You probably know this already, but please keep on reading to see where is the value for you precisely.

Tool as a Brilliant Assistant

Our experience is that short term interventions are not working. Tools do.

With good tool you can create innovation friendly environment directly from your mind to online community. In the right hands it will support, sustain and maintain all innovation initiatives activities towards innovation goals.

 

Keep in mind one thing. Tools are there to support Innovation initiative, they cannot harvest innovation potential without people, their collaborative effort, coordination and monitoring.

This is where you as a consultant fit in perfectly.

Online tools will empower you to scale, to save time and to service more clients in the form of micro consulting.

You will achieve more clients and more meaningful and lasting business relationships. That is the main value of the assisting online tools.

How can online tool help you?

Transparency

Clear process, Clear roles, Clear goals and milestones are essential for any innovation initiative to succeed. If people do not understand what they are supposed to do in which step, and what should be the outcome of their actions they will fall out of the train on the first stop.

DataStation Metrics

Tool: People can actually see the process visualized. They know how many phases there are, what is expected in which and what is final outcome. They know who participates, what is their contribution and they can compare it to the contribution of others.

Incentives

Everyone needs some incentive to keep doing something that is often regarded as “extra work” on the beginning.

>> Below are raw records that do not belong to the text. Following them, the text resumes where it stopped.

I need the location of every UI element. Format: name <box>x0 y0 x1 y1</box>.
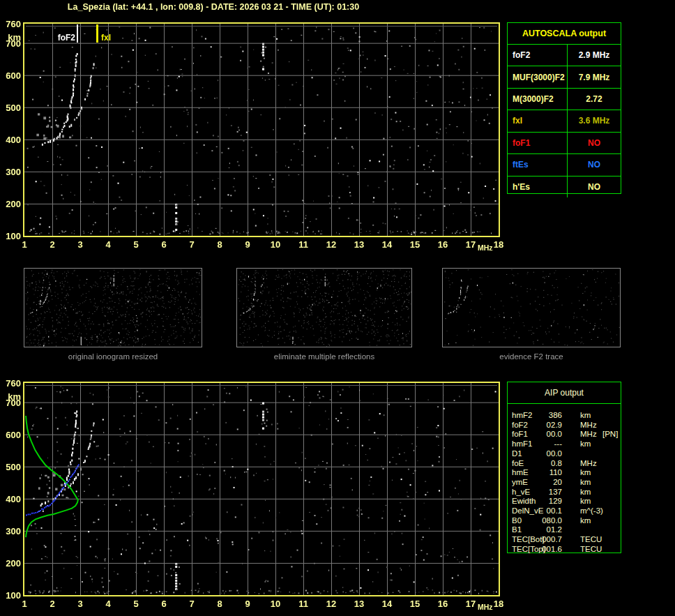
aip-output-panel: AIP output hmF2386kmfoF202.9MHzfoF100.0M… <box>507 382 621 553</box>
autoscala-row: foF1NO <box>508 133 621 154</box>
aip-row: B0080.0km <box>508 516 621 525</box>
y-axis-tick-label: 600 <box>0 71 21 80</box>
aip-row-label: foE <box>512 459 524 467</box>
aip-row-value: 00.1 <box>523 506 562 515</box>
aip-row-value: 00.0 <box>523 430 562 438</box>
x-axis-tick-label: 2 <box>43 240 61 250</box>
autoscala-row: foF22.9 MHz <box>508 45 621 66</box>
autoscala-row-label: h'Es <box>513 182 530 192</box>
aip-row-value: 0.8 <box>523 459 562 467</box>
fof2-marker-label: foF2 <box>53 33 75 43</box>
main-ionogram-plot <box>24 24 499 236</box>
thumbnail-caption: evidence F2 trace <box>442 352 621 361</box>
autoscala-row: MUF(3000)F27.9 MHz <box>508 66 621 88</box>
fxi-marker-label: fxI <box>101 33 111 43</box>
y-axis-tick-label: 200 <box>0 559 21 568</box>
thumbnail-caption: original ionogram resized <box>24 352 202 361</box>
x-axis-tick-label: 4 <box>99 599 117 609</box>
autoscala-row: fxI3.6 MHz <box>508 110 621 132</box>
x-axis-tick-label: 8 <box>211 240 229 250</box>
aip-row-value: 000.7 <box>523 535 562 543</box>
aip-row-unit: km <box>580 440 591 448</box>
y-axis-tick-label: 300 <box>0 527 21 536</box>
thumbnail-caption: eliminate multiple reflections <box>236 352 412 361</box>
aip-row-unit: m^(-3) <box>580 506 603 515</box>
x-axis-tick-label: 15 <box>406 599 424 609</box>
aip-row: DelN_vE00.1m^(-3) <box>508 506 621 516</box>
y-axis-tick-label: 300 <box>0 167 21 176</box>
x-axis-tick-label: 1 <box>15 599 33 609</box>
aip-row: hmF1---km <box>508 440 621 449</box>
autoscala-row-value: 2.9 MHz <box>567 50 621 60</box>
x-axis-tick-label: 13 <box>350 240 368 250</box>
autoscala-column-divider <box>567 45 568 66</box>
autoscala-row-value: 3.6 MHz <box>567 116 621 126</box>
autoscala-row-label: fxI <box>513 116 522 126</box>
x-axis-tick-label: 10 <box>266 599 285 609</box>
aip-row-label: B0 <box>512 516 522 525</box>
aip-row-note: [PN] <box>602 430 618 438</box>
aip-row-value: 001.6 <box>523 545 562 553</box>
y-axis-tick-label: 200 <box>0 200 21 209</box>
aip-row-value: 386 <box>523 411 562 419</box>
aip-row-value: 01.2 <box>523 525 562 534</box>
profile-ionogram-plot <box>24 383 499 595</box>
x-axis-tick-label: 14 <box>378 240 396 250</box>
aip-row-unit: km <box>580 478 591 486</box>
autoscala-column-divider <box>567 110 568 131</box>
x-axis-tick-label: 1 <box>15 240 33 250</box>
station-title: La_Spezia (lat: +44.1 , lon: 009.8) - DA… <box>0 2 427 12</box>
x-axis-tick-label: 16 <box>434 599 452 609</box>
x-axis-tick-label: 12 <box>322 240 340 250</box>
autoscala-row-value: 2.72 <box>567 94 621 104</box>
autoscala-app-window: La_Spezia (lat: +44.1 , lon: 009.8) - DA… <box>0 0 675 616</box>
x-axis-tick-label: 9 <box>238 599 257 609</box>
aip-row-unit: MHz <box>580 421 597 429</box>
aip-row-unit: km <box>580 411 591 419</box>
aip-row-unit: km <box>580 516 591 525</box>
aip-row: B101.2 <box>508 525 621 534</box>
aip-row-unit: km <box>580 488 591 496</box>
y-axis-unit-label: km <box>0 392 21 401</box>
autoscala-column-divider <box>567 66 568 87</box>
aip-row: foF202.9MHz <box>508 421 621 430</box>
aip-row-value: 129 <box>523 497 562 505</box>
autoscala-column-divider <box>567 89 568 110</box>
x-axis-tick-label: 6 <box>155 240 173 250</box>
aip-row-value: --- <box>523 440 562 448</box>
aip-row-value: 00.0 <box>523 449 562 458</box>
autoscala-row-value: NO <box>567 182 621 192</box>
autoscala-output-panel: AUTOSCALA output foF22.9 MHzMUF(3000)F27… <box>507 22 621 194</box>
x-axis-tick-label: 9 <box>238 240 257 250</box>
x-axis-tick-label: 4 <box>99 240 117 250</box>
aip-row-value: 110 <box>523 468 562 476</box>
thumbnail-original <box>24 268 202 347</box>
x-axis-tick-label: 5 <box>127 240 145 250</box>
x-axis-tick-label: 10 <box>266 240 285 250</box>
aip-row: foE0.8MHz <box>508 459 621 468</box>
autoscala-row-label: foF2 <box>513 50 530 60</box>
y-axis-tick-label: 760 <box>0 20 21 29</box>
autoscala-column-divider <box>567 176 568 197</box>
x-axis-tick-label: 12 <box>322 599 340 609</box>
aip-row-value: 137 <box>523 488 562 496</box>
aip-row-unit: km <box>580 468 591 476</box>
autoscala-row-label: MUF(3000)F2 <box>513 73 565 82</box>
x-axis-tick-label: 7 <box>183 599 201 609</box>
autoscala-row-value: NO <box>567 160 621 170</box>
autoscala-output-title: AUTOSCALA output <box>508 23 621 45</box>
x-axis-tick-label: 7 <box>183 240 201 250</box>
aip-rows: hmF2386kmfoF202.9MHzfoF100.0MHz[PN]hmF1-… <box>508 404 621 553</box>
x-axis-tick-label: 11 <box>294 240 312 250</box>
x-axis-tick-label: 16 <box>434 240 452 250</box>
autoscala-row-label: M(3000)F2 <box>513 94 554 104</box>
autoscala-row: ftEsNO <box>508 154 621 176</box>
autoscala-row: M(3000)F22.72 <box>508 89 621 110</box>
aip-row: TEC[Top]001.6TECU <box>508 545 621 554</box>
aip-row-unit: km <box>580 497 591 505</box>
x-axis-tick-label: 5 <box>127 599 145 609</box>
x-axis-tick-label: 2 <box>43 599 61 609</box>
y-axis-tick-label: 400 <box>0 135 21 144</box>
aip-row: h_vE137km <box>508 488 621 497</box>
x-axis-tick-label: 3 <box>71 599 89 609</box>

They are different for all, but there is one general point to get people on board: When employees see that organization values their ideas on real problems, they will be more willing to engage in innovation going forward.

www.datastation.com

Tool provides large motivation possibilities to engage innovative people to act:

  1. Alarming, notification system that calls everyone to action at the right moment.
  2. Transparent idea status and execution results with lavish congrats message
  3. Improvement of the employee position and image within the company itself
  4. Influence with gaming aspect of the tool, as they come to raise their ranking, collect rewards and compete. Public recognition with Innovator of the month often raises participants sense of contribution.
  5. Some come to the tool as it is set as a must in corporate policy.
  6. Ability to resolve challenges as part of the Team.

Most valuable ones are those who see online tool as a way to affect ordinary way of working and whose only reward is actual transparent execution of their ideas.

Collaboration

Without collaborative effort which is often very hard to coordinate and sustain, innovation initiative is doomed. Nurturing employee collaboration and channeling it onto specific challenges is tiresome work, but necessary if you wish to harvest good ideas and to have enough to dig out the golden ones for implementation.

Without collaboration and knowledge exchange, ideation is just reduced to suggestion box, with no  real community test.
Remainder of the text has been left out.